Ce test a été réalisé sur une version PC fournie par l’Éditeur.
Tour d’Horizon
The 7th Guest, sorti en 1993, est l’un des premiers jeux à sortir sur CD-ROM. Le jeu avait attiré l’attention de la presse de l’époque pour avoir intégré in-game des séquences vidéo comme élément principal de son gameplay. Fort de son succès, un jeu de société est également sorti ainsi qu’une version VR avec des énigmes retravaillées par rapport au matériau d’origine pour mieux exploiter ce nouveau média. Les vidéos ont également été complètement re-filmées pour intégrer la vidéo volumétrique (captures vidéo filmées en 3D, qui permettent au jour de se déplacer librement dans les scènes). Cette nouvelle version intègre les différentes améliorations apportées pour la version VR pour une version jouable sans casque de réalité virtuelle.

Stauf qui Peut !
L’histoire de The 7th Guest Remake se déroule dans le manoir du célèbre fabricant de jouets, Henry Stauf. Ce dernier a convié six personnes chez lui et leur a demandé de résoudre diverses énigmes. Celui ou celle qui réussira à mener à bien ce défi pourra obtenir ce qu’il souhaite le plus au monde. Nous incarnons un personnage énigmatique qui va devoir remonter les fils des événements pour découvrir ce qui s’est passé dans ce sombre manoir, découvrir ce qui est arrivé aux six invités précédents, qui sont ces enfants qui nous assistent, et surtout qui est ce septième et dernier invité…

Cluedo Grandeur Nature
Dès le menu du jeu, l’ambiance est posée avec une vue inquiétante du manoir vu de l’extérieur, le curseur en forme de main de squelette, et notre hôte, Henry Stauf, qui nous accueille à chaque fois avec une phrase différente, de sa voix inquiétante. Si le jeu original de 1993 était plutôt de type point and click, nous aurons ici la possibilité de circuler librement dans le manoir en vue à la première personne. Le manoir sera divisé en différentes pièces, à la manière d’un Cluedo (salle à manger, salon, hall d’entrée…), qui se débloquent petit à petit au fur et à mesure de notre avancement.

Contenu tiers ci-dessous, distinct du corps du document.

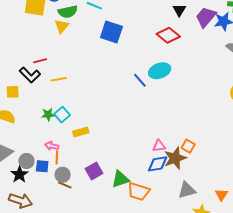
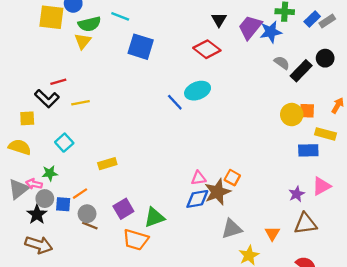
green star: (48, 114) -> (50, 173), moved
cyan square: (62, 115) -> (64, 143), moved
pink arrow: (52, 146) -> (34, 184), moved
orange line: (57, 157) -> (80, 194), turned 56
orange trapezoid: (139, 192) -> (136, 240), moved

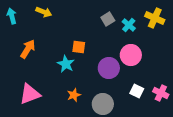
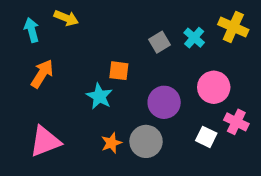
cyan arrow: (12, 16) -> (32, 30), moved
gray square: (108, 19) -> (160, 42), moved
pink circle: (131, 55) -> (214, 87), moved
pink cross: (161, 93) -> (236, 122), moved
gray circle: (103, 104) -> (146, 141), moved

Chaque pièce contient plusieurs énigmes à résoudre, dont une énigme ultime qui permet d’accéder à une séquence vidéo qui met en scène les invités qui nous ont précédés, et permet petit à petit de lever le voile sur le mystère qui plane sur ce manoir et son mystérieux propriétaire. Pour explorer ce manoir, nous serons équipés d’une lanterne spirituelle. Cette dernière, lorsqu’elle est allumée, dévoile le passé et l’invisible, présent et passé vont se superposer, ce qui va s’avérer utile lors de la résolution de certains puzzles.

Attardons-nous un moment sur ces derniers. Comme je l’ai évoqué, chaque pièce aura son lot de puzzles, et si certains sont assez faciles à comprendre, d’autres demanderont une plus grande réflexion. Les puristes seront enchantés de savoir que nous ne sommes pas pris par la main pour la résolution de ces derniers. La difficulté, bien que variables pour certains, est assez élevée. Les puzzles sont originaux, variés, et exigeants dans certains cas.

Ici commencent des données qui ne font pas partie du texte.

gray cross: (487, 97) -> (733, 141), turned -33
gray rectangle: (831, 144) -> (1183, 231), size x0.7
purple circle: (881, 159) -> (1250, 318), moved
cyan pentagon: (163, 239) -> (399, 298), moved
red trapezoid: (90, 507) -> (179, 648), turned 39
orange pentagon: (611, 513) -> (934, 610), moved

À noter que des pièces Stauf peuvent être trouvées çà et là dans le manoir et peuvent être utilisées pour obtenir directement la résolution complète d’un puzzle. Enfin, rapidement, nous aurons en notre possession une planche de spiritisme qui fera office de map, mais également d’aide et permettra de voir nos statistiques de progression.

Danse Macabre
Pour un remake, The 7th Guest est très joli, bien qu’il n’atteigne pas les standards actuels. Néanmoins, ne crachons pas dans la soupe, le travail qui a été accompli sur ce titre est très qualitatif. L’ambiance huis clos avec des tenues d’époque et des personnages caricaturaux et hauts en couleur rappelle des ambiances que l’on peut avoir dans des Agatha Christie, par exemple.

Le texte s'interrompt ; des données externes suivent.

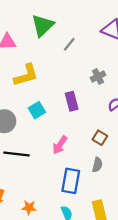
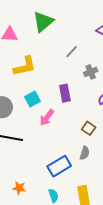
gray line: (69, 44) -> (72, 52), moved
pink arrow: (60, 145) -> (47, 118), moved
blue rectangle: (71, 181) -> (59, 166), turned 45

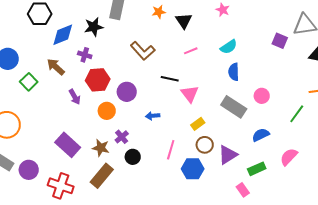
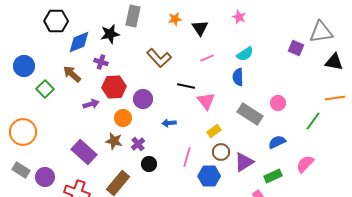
blue semicircle: (234, 72) -> (238, 77), moved
purple arrow: (75, 97) -> (91, 104), turned -77
brown star: (101, 148) -> (114, 141), moved

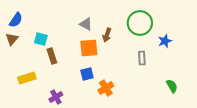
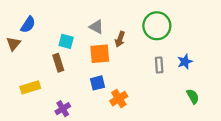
blue semicircle: (16, 20) -> (28, 25), moved
cyan square: (41, 39) -> (66, 41), moved
blue star: (165, 41) -> (185, 62), moved

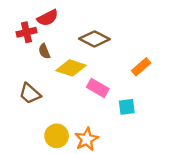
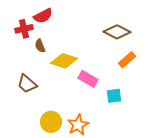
brown diamond: (94, 39) -> (117, 32), moved

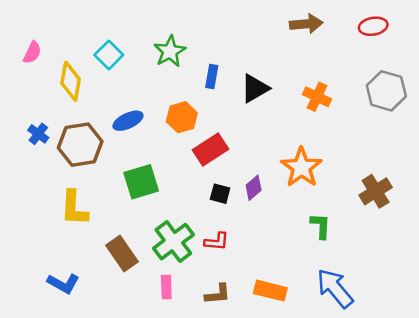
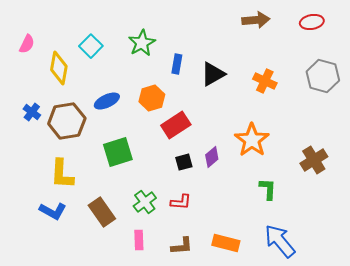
black square: (220, 194) -> (184, 162), turned -30
green cross: (173, 242) -> (145, 202), size x0.7
blue L-shape: (63, 283) -> (53, 211), moved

L’ambiance générale est inquiétante et pesante, et sublimée par l’utilisation de la lanterne. En effet, la possibilité de voir le passé et le présent permet de belles surprises, comme les peintures murales, qui vont changer selon si on les observe avec ou sans la lanterne spirituelle. J’ai d’ailleurs trouvé que la direction artistique concernant ce point précis était très efficace et va renforcer le côté mystérieux du manoir et de l’ambiance générale du lieu. L’ambiance sonore n’est pas en reste puisqu’on ressent à travers les différents bruitages, tels que le vent qui s’engouffre, le tonnerre qui gronde, mais également la musique, une impression de malaise constant, de mélancolie, de tristesse même avec parfois des notes qui rappellent des comptines d’enfants.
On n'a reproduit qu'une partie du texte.